== Provided data ==

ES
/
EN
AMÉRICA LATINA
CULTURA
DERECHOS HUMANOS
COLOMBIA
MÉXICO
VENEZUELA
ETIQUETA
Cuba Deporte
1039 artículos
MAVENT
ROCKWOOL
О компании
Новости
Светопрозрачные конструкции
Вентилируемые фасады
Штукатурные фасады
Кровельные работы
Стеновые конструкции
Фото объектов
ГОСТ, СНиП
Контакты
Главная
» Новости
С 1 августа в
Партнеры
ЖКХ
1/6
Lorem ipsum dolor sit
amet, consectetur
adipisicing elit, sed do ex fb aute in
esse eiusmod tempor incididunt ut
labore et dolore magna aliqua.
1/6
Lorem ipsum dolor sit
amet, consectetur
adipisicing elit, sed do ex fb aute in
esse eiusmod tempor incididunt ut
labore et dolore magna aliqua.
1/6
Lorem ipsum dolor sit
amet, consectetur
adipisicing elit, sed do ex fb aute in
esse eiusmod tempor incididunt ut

===
== Provided data ==

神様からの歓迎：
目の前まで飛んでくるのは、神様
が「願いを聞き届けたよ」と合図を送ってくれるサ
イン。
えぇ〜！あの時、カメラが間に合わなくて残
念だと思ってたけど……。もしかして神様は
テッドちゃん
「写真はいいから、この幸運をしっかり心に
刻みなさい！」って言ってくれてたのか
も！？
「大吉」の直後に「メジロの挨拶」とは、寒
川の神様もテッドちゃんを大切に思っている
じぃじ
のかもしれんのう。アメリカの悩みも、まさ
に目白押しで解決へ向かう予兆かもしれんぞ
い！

===

# Exercise requirements:
Every line in the data above that contains the word "фасады" should be copied.

# Output of the task:
Вентилируемые фасады
Штукатурные фасады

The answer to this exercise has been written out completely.